There was a path along the river, of packed dirt, with a bench along the way. After a while she had to dismount from her bike and walk it, because of the tree roots. There were sparrows in the trees, and she heard a crow cawing, some of the few animals allowed in the Habitat.

She found Haden right at the Habitat boundary, where a big cottonwood pressed against the wall, its branches curved and twisted by its limits. He had built a little platform up there out of scrap wood and nails, nestled in a high branch, not against the trunk but out a little ways. Haden? she sent.
Go away, came the thought, not in English but in the nonverbal communication of the Hive.

I'm coming up.

She clambered up, panting. When she reached the branch of the tree house, she could see Haden sitting with his back turned. The platform was barely three feet on a side, and she only hoped it would hold them both. The last few steps were tricky, too, since you had to go right out on the branch. She gathered her courage and stepped forward in a half-crouch, dropped to her knees as soon as she reached the platform, frightened. What would Haden even do, if she fell?

Nothing, came the answer. But don't worry, the Hive won't let you die by accident.

Of course not: there was too much invested in them. Decades of subjective time, a century of planetside years, vast resources, all dedicated to the project of bringing humanity into the Hive. And central to that project were the hybrid children, living bridges between species.

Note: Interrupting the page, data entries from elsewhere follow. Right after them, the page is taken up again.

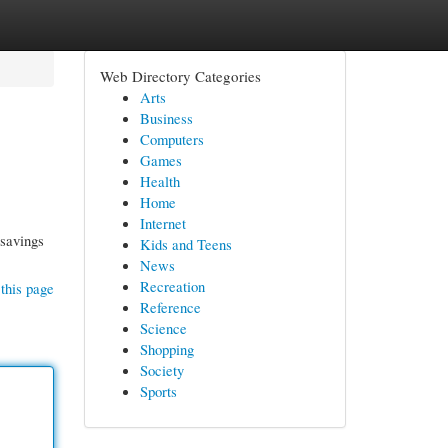
Web Directory Categories
Arts
Business
Computers
Games
Health
Home
Internet
 savings
Kids and Teens
News
Recreation
this page
Reference
Science
Shopping
Society
Sports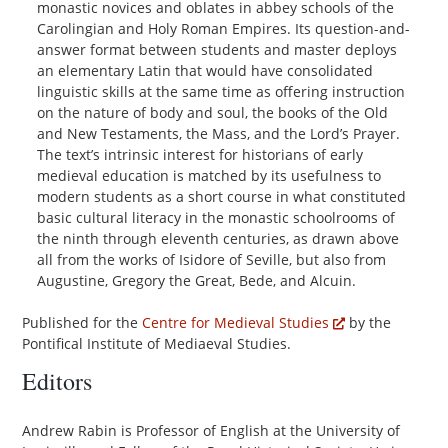
monastic novices and oblates in abbey schools of the
Carolingian and Holy Roman Empires. Its question-and-
answer format between students and master deploys
an elementary Latin that would have consolidated
linguistic skills at the same time as offering instruction
on the nature of body and soul, the books of the Old
and New Testaments, the Mass, and the Lord’s Prayer.
The text’s intrinsic interest for historians of early
medieval education is matched by its usefulness to
modern students as a short course in what constituted
basic cultural literacy in the monastic schoolrooms of
the ninth through eleventh centuries, as drawn above
all from the works of Isidore of Seville, but also from
Augustine, Gregory the Great, Bede, and Alcuin.
Published for the
Centre for Medieval Studies
by the
Pontifical Institute of Mediaeval Studies.
Editors
Andrew Rabin is Professor of English at the University of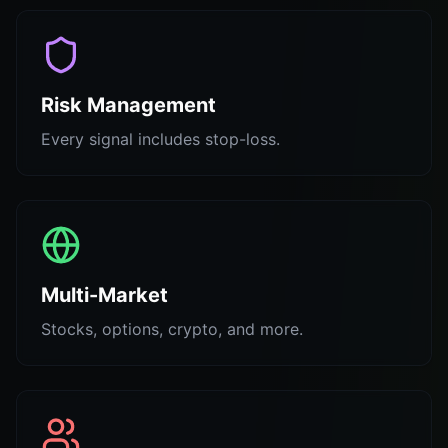
Risk Management
Every signal includes stop-loss.
Multi-Market
Stocks, options, crypto, and more.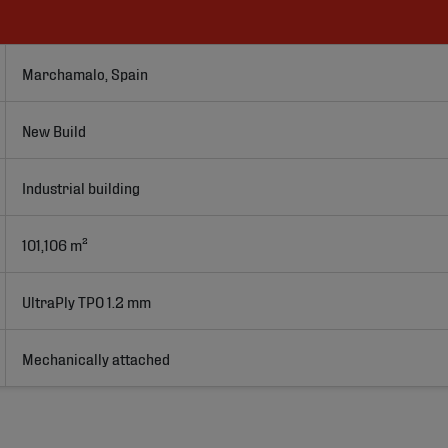
Marchamalo, Spain
New Build
Industrial building
101,106 m²
UltraPly TPO 1.2 mm
Mechanically attached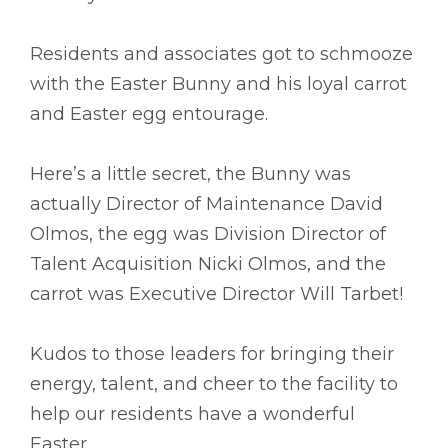
Residents and associates got to schmooze
with the Easter Bunny and his loyal carrot
and Easter egg entourage.
Here’s a little secret, the Bunny was
actually Director of Maintenance David
Olmos, the egg was Division Director of
Talent Acquisition Nicki Olmos, and the
carrot was Executive Director Will Tarbet!
Kudos to those leaders for bringing their
energy, talent, and cheer to the facility to
help our residents have a wonderful
Easter.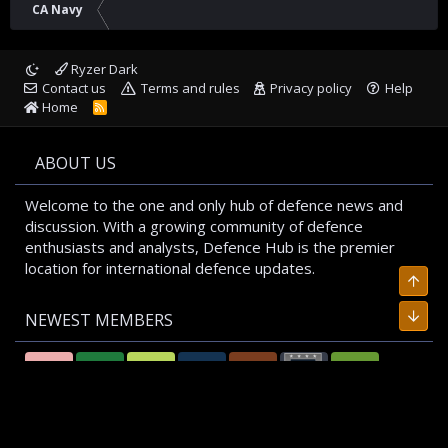
CA Navy
Ryzer Dark
Contact us
Terms and rules
Privacy policy
Help
Home
R
S
S
ABOUT US
Welcome to the one and only hub of defence news and
discussion. With a growing community of defence
enthusiasts and analysts, Defence Hub is the premier
location for international defence updates.
Top
Bott
NEWEST MEMBERS
T
F
A
R
L
P
A
A
A
E
M
A
L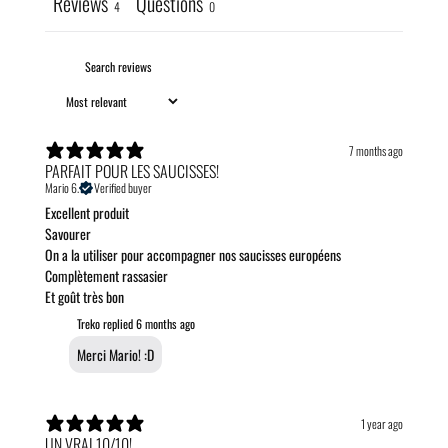
Reviews
Questions
4
0
7 months ago
PARFAIT POUR LES SAUCISSES!
Mario 6.
Verified buyer
Excellent produit
Savourer
On a la utiliser pour accompagner nos saucisses européens
Complètement rassasier
Et goût très bon
Treko replied
6 months ago
Merci Mario! :D
1 year ago
UN VRAI 10/10!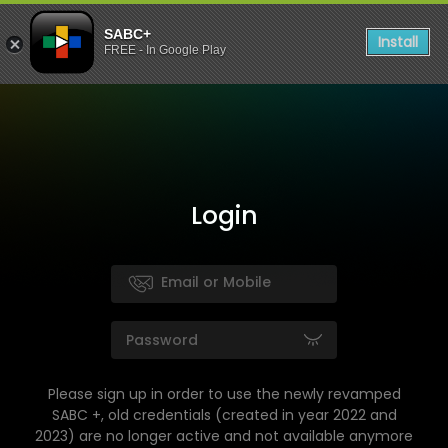
SABC+
Install
FREE - In Google Play
Login
Please sign up in order to use the newly revamped
SABC +, old credentials (created in year 2022 and
2023) are no longer active and not available anymore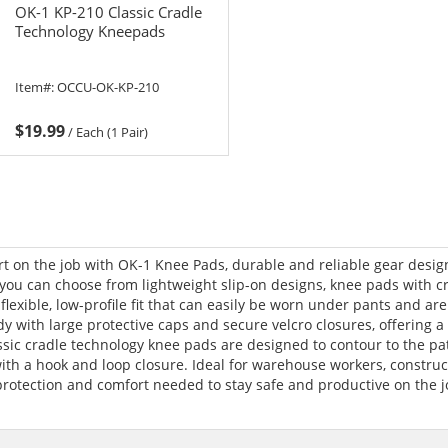
OK-1 KP-210 Classic Cradle
Technology Kneepads
Item#:
OCCU-OK-KP-210
$19.99
/
Each (1 Pair)
rt on the job with OK-1 Knee Pads, durable and reliable gear desi
, you can choose from lightweight slip-on designs, knee pads with 
lexible, low-profile fit that can easily be worn under pants and are 
with large protective caps and secure velcro closures, offering a o
ssic cradle technology knee pads are designed to contour to the pat
ith a hook and loop closure. Ideal for warehouse workers, construct
rotection and comfort needed to stay safe and productive on the j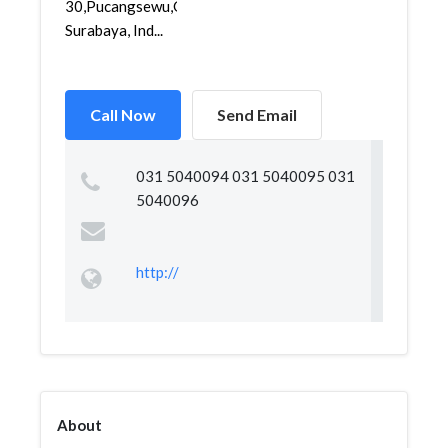
30,Pucangsewu,Gubeng,
Surabaya, Ind...
Call Now
Send Email
031 5040094 031 5040095 031
5040096
http://
About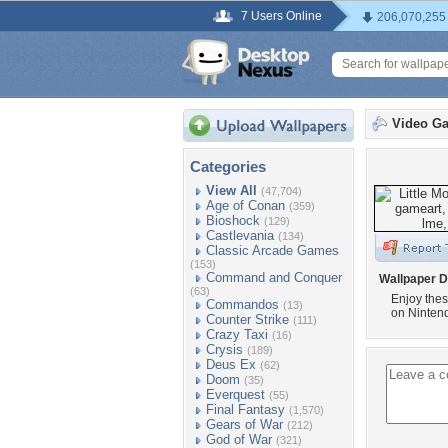
7 Users Online
206,070,255
Video G
Categories
View All
(47,704)
Age of Conan
(359)
Bioshock
(129)
Castlevania
(134)
Classic Arcade Games
(153)
Command and Conquer
Wallpaper D
(63)
Enjoy thes
Commandos
(13)
on Ninten
Counter Strike
(111)
Crazy Taxi
(16)
Crysis
(189)
Deus Ex
(62)
Doom
(35)
Everquest
(55)
Final Fantasy
(1,570)
Gears of War
(212)
God of War
(321)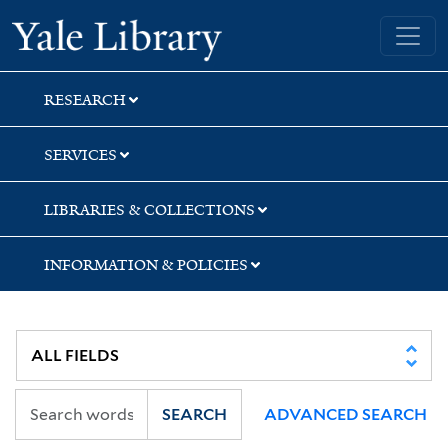
Skip
Skip
Skip
Yale University Library
to
to
to
search
main
first
content
result
RESEARCH
SERVICES
LIBRARIES & COLLECTIONS
INFORMATION & POLICIES
SEARCH
ADVANCED SEARCH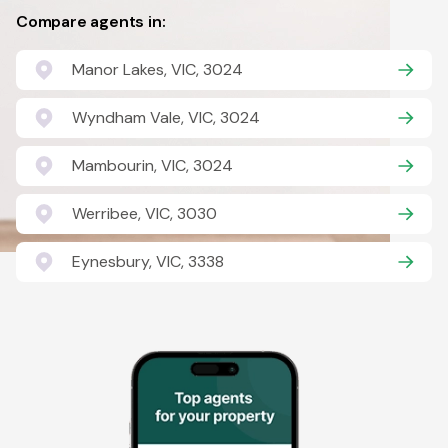
Compare agents in:
Manor Lakes, VIC, 3024
Wyndham Vale, VIC, 3024
Mambourin, VIC, 3024
Werribee, VIC, 3030
Eynesbury, VIC, 3338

Your mother is worried, Anna sent.

Is she really my mother? Haden replied, still not looking at her. She doesn't feel like it.

She gave birth to you.

The Hive gave birth to me.

She cares for you.

She hates me. She thinks I'm a monster. Maybe I am, to her. Maybe I am, to all humans.

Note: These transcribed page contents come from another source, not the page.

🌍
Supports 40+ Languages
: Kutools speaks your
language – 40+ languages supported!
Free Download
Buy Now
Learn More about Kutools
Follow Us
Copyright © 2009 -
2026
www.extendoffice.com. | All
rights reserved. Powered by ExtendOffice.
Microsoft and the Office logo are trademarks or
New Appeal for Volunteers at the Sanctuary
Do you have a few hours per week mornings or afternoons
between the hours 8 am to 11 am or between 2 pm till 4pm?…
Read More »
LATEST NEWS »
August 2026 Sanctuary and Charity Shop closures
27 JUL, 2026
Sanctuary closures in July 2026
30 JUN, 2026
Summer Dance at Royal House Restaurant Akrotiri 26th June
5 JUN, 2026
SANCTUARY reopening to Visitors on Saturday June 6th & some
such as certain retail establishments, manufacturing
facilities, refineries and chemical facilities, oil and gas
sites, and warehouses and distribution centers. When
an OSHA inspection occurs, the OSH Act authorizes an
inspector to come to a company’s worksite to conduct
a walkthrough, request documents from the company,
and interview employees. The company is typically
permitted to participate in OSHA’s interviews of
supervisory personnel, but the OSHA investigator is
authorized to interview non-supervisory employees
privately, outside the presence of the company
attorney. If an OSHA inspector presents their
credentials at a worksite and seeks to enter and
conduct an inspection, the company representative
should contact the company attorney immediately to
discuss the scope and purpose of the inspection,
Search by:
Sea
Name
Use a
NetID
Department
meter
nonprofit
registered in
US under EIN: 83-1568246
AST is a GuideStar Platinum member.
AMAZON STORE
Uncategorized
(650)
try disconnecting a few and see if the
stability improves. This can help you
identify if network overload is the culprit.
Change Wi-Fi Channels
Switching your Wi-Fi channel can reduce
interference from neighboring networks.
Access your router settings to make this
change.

Now he turned to her. Look. Look at me like a human would look.

She tried. At first she saw only Haden, but she tried to divorce herself from his thought, tried to think like a human would think. His eyes, like hers, were black, but they were very large, and looking close you could see tiny internal facets within them, like an insect's. He never blinked, because he didn't need to. He was completely hairless, his nose tiny, his mouth and lips small, and he had not teeth but only two bony plates, top and bottom, the color of black ivory. All across his cheeks and forehead were the tiny silver patterns of luminophores, that even in the sunlight sparkled and flared with meaning.

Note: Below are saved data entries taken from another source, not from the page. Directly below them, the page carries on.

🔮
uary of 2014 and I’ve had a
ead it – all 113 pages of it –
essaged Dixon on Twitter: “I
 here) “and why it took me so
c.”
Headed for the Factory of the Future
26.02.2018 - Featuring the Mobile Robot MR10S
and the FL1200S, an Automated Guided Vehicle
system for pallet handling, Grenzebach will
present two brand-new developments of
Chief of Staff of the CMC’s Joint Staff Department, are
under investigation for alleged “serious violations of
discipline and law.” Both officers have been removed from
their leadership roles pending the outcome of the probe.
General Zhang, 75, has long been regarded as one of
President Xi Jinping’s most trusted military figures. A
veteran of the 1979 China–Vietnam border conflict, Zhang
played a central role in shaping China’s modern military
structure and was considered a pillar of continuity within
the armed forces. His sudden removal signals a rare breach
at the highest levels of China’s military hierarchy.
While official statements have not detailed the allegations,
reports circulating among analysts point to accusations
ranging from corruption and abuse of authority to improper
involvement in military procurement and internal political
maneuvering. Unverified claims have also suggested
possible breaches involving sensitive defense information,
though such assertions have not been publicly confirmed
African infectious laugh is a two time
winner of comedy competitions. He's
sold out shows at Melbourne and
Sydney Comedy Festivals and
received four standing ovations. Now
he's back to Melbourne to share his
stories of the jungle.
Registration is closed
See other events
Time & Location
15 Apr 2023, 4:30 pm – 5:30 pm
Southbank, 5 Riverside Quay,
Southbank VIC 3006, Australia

I'll never be human. They hate me and I hate them.

He reached out a long-fingered hand past the edge of the platform, and touched the wall of the Habitat. It looked like nothing, like the horizon, but that was just an illusion. Around the whole two-kilometer circle of the town was a dome as hard and impenetrable as diamond, which projected a holographic image of the world around it.

But outside that wall, Anna knew, wasn't grassland or the highway to Casper, but the almost incomprehensibly vast bulk of the ship, upon whose surface the town, the Habitat, was an enormous bubble. And outside that bubble was the limitless expanse of interstellar space.

Someday soon the ship would reach its destination. Until then, they had to be children, and try to understand. Humans can love at the same time as they hate, she told him. They're different from the Hive that way. You must look for that love. 

She could tell that he didn't understand. She reached out and touched his arm and said it again. When they touched, their inhumanly complex nervous systems joined and fused and they felt each other's bodies and thoughts as one. For just that moment, he believed her. "Come back," she said.

"Okay," he answered aloud, in English. Slowly, carefully, they descended the tree.